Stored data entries
►

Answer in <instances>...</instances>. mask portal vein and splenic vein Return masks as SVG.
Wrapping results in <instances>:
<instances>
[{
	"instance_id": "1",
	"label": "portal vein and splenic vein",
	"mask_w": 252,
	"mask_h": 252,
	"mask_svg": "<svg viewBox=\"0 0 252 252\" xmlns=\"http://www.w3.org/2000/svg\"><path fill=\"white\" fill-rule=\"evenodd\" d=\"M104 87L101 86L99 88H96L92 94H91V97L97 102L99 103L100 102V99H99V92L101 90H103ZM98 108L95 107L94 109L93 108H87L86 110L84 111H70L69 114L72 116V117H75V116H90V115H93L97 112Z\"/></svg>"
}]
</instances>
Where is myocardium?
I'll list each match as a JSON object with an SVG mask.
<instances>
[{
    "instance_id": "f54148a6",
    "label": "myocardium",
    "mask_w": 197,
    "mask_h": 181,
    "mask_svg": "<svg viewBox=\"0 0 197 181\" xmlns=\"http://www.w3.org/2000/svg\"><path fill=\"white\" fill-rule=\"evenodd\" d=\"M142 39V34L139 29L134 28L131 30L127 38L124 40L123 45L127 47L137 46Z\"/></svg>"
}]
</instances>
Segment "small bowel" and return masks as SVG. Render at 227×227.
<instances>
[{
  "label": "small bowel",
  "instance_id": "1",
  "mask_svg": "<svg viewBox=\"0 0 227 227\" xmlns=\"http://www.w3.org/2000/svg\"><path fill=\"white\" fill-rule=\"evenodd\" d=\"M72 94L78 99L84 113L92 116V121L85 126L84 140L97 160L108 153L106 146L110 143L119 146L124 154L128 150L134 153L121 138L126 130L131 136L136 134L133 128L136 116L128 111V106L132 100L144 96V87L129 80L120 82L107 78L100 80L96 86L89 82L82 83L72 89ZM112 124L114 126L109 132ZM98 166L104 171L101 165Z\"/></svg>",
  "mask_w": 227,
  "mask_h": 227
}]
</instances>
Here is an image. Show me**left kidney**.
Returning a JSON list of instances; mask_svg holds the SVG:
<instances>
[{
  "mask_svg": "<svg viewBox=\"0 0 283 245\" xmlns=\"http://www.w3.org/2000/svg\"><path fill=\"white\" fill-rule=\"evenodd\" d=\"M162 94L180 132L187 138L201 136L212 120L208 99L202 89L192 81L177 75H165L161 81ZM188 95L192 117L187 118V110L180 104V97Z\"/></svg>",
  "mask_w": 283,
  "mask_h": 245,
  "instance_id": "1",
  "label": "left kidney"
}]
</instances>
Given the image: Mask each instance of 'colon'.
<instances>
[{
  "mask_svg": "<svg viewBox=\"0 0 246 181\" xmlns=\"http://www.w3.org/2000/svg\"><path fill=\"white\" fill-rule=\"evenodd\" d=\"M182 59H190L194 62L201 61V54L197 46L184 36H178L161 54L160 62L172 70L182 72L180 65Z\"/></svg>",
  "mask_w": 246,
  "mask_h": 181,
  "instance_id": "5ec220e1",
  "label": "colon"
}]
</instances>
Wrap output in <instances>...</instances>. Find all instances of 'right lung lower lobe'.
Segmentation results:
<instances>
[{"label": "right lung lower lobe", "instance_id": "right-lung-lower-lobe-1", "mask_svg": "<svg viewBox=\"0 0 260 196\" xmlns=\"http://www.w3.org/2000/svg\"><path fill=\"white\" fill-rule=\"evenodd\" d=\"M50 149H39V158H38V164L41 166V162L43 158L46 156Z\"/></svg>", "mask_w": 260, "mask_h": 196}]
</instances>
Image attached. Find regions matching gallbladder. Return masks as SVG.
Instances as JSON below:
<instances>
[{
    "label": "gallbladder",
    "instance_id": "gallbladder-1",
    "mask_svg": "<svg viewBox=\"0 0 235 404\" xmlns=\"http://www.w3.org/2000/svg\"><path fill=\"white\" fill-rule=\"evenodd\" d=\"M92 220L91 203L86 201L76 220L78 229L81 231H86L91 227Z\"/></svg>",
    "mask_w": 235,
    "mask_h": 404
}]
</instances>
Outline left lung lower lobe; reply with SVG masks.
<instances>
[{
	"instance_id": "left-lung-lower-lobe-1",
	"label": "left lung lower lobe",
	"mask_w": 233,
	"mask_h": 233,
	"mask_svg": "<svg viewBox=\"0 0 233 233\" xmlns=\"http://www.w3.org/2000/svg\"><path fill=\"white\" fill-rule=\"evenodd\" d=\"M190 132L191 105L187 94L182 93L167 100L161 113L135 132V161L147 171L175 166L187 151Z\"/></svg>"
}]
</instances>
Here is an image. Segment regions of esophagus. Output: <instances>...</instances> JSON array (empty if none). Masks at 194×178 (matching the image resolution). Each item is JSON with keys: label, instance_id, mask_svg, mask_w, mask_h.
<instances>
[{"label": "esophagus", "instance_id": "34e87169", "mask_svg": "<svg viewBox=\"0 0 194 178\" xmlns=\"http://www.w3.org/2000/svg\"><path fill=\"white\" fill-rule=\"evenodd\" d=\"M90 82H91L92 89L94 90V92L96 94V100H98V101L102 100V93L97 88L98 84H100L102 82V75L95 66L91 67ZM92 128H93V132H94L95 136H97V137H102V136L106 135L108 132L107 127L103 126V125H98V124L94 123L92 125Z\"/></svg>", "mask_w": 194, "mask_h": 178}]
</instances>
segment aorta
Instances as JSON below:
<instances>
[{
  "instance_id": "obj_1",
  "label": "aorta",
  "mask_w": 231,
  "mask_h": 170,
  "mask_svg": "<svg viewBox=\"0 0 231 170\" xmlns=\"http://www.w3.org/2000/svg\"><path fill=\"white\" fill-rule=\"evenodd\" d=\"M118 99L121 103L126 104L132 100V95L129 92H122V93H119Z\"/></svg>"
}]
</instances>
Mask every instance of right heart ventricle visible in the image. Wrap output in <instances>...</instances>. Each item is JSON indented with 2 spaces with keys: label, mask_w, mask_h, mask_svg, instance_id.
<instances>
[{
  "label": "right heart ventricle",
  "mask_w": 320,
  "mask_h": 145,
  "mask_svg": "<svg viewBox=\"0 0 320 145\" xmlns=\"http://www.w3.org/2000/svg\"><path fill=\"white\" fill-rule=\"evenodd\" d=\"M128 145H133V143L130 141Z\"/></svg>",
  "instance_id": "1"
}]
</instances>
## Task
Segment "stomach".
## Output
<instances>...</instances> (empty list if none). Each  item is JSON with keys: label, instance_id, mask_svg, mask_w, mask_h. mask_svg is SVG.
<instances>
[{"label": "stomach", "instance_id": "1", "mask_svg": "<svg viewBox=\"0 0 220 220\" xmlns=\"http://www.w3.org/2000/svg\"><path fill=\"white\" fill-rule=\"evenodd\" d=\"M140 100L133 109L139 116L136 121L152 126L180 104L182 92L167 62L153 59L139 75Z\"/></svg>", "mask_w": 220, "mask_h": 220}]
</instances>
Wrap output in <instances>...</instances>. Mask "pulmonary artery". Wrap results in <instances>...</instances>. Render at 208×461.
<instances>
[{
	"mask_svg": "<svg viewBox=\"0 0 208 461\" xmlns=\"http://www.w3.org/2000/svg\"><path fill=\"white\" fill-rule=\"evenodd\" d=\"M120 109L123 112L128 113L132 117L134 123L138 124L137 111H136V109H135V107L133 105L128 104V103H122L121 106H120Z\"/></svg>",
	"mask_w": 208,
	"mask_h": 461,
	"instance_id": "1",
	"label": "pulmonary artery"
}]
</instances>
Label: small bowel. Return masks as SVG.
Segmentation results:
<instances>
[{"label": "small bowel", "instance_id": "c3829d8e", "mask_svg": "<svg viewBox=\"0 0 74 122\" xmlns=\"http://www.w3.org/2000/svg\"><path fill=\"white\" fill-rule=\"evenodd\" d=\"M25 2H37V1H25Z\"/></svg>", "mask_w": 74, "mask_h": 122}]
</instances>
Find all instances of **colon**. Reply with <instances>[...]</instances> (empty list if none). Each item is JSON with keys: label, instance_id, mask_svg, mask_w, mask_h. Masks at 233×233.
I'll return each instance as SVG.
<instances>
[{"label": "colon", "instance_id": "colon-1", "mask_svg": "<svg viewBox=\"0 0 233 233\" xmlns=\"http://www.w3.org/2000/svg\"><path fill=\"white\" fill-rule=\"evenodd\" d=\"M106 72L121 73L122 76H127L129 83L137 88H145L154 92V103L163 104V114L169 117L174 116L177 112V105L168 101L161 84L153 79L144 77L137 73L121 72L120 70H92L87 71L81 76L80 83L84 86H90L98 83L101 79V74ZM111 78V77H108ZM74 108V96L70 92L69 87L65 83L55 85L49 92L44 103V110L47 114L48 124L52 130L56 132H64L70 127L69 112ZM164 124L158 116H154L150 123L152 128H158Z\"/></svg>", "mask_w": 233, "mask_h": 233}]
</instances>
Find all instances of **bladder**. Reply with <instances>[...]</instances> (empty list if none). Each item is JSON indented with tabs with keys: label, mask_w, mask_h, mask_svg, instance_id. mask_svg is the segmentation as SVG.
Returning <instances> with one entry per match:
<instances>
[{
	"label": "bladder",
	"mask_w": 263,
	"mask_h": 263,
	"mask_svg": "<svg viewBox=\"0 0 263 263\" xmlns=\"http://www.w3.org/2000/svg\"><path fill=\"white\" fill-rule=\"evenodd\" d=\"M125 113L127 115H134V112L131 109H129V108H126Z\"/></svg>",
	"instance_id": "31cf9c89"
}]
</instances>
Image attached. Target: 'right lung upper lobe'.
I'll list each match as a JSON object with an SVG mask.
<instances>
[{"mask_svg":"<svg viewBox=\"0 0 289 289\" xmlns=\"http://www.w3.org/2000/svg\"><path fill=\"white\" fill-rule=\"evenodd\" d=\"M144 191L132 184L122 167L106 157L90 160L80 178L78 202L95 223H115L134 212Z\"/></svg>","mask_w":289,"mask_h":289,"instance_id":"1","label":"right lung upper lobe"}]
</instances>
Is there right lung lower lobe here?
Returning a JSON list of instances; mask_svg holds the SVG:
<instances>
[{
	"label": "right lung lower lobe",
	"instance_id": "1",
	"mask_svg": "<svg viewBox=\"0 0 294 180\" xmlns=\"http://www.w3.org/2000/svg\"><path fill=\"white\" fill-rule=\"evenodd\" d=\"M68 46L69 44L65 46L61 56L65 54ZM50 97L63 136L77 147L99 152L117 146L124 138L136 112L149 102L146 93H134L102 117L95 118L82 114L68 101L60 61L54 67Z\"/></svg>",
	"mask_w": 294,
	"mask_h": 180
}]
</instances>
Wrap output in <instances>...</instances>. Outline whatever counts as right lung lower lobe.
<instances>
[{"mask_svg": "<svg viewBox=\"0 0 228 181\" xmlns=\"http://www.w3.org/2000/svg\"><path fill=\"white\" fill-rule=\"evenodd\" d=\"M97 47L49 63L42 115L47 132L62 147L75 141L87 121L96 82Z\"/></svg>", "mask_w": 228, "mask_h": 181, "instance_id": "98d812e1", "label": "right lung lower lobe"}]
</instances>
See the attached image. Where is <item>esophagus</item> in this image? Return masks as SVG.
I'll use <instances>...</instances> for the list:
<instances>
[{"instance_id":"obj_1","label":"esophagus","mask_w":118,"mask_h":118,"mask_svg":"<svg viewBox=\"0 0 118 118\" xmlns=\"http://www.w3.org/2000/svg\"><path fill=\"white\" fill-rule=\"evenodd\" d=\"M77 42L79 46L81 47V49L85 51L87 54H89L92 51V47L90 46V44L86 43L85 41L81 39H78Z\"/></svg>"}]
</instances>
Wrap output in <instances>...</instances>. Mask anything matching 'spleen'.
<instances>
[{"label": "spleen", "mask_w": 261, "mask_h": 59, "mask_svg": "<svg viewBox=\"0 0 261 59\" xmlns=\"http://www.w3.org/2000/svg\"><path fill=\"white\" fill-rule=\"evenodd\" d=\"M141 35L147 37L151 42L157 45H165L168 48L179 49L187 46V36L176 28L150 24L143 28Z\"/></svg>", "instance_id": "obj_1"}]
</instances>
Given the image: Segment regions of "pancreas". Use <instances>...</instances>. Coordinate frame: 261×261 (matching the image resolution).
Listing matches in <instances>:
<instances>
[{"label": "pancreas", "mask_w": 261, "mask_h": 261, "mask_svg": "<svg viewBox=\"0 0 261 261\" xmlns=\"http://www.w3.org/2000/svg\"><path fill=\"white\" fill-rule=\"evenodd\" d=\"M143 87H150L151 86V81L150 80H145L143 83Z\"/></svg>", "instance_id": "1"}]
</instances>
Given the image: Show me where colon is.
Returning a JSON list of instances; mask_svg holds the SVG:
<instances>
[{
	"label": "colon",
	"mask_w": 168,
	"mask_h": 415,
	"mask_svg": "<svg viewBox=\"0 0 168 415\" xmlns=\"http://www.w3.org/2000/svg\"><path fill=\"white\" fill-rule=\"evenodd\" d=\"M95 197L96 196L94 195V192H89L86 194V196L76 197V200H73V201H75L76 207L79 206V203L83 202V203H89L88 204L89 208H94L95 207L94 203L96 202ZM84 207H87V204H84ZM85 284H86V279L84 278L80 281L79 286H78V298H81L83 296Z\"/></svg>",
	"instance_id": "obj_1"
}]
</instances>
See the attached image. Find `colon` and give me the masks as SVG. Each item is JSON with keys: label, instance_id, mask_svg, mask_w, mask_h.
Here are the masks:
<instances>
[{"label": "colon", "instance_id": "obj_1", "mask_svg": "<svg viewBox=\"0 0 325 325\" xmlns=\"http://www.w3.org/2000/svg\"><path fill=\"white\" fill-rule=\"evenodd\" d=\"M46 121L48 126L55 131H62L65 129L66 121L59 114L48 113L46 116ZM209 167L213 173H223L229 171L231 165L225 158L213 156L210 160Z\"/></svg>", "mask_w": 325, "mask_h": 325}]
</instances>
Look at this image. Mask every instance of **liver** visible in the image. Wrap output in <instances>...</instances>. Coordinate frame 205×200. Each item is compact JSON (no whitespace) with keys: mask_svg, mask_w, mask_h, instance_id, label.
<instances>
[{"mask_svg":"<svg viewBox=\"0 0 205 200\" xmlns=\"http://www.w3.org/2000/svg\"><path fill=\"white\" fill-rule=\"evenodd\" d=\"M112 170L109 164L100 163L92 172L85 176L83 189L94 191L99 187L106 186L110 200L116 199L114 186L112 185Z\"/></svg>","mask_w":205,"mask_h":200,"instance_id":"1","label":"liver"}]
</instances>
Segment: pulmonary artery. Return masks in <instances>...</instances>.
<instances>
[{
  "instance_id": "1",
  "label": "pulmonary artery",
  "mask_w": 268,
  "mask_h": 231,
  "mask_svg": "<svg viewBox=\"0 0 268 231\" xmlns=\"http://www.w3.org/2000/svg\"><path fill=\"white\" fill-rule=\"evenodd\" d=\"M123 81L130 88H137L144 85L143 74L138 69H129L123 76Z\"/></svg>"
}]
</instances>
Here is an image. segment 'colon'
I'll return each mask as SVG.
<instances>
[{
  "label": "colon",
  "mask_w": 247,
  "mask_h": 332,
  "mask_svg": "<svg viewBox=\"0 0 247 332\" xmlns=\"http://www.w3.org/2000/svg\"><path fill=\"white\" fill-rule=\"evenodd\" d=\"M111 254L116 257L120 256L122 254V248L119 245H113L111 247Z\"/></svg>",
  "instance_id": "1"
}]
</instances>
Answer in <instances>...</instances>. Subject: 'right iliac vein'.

◄

Return, word for word, the line containing "Segment: pulmonary artery." and all lines after it through the last line of the records, and nothing else.

Segment: pulmonary artery. Return masks in <instances>...</instances>.
<instances>
[{
  "instance_id": "1",
  "label": "pulmonary artery",
  "mask_w": 268,
  "mask_h": 231,
  "mask_svg": "<svg viewBox=\"0 0 268 231\" xmlns=\"http://www.w3.org/2000/svg\"><path fill=\"white\" fill-rule=\"evenodd\" d=\"M123 81L130 88H137L144 85L143 74L138 69H129L123 76Z\"/></svg>"
}]
</instances>
Here is an image. segment 'colon'
I'll return each mask as SVG.
<instances>
[{
  "label": "colon",
  "mask_w": 247,
  "mask_h": 332,
  "mask_svg": "<svg viewBox=\"0 0 247 332\" xmlns=\"http://www.w3.org/2000/svg\"><path fill=\"white\" fill-rule=\"evenodd\" d=\"M111 254L116 257L120 256L122 254V248L119 245H113L111 247Z\"/></svg>",
  "instance_id": "1"
}]
</instances>
Answer in <instances>...</instances>. Subject: 'right iliac vein'.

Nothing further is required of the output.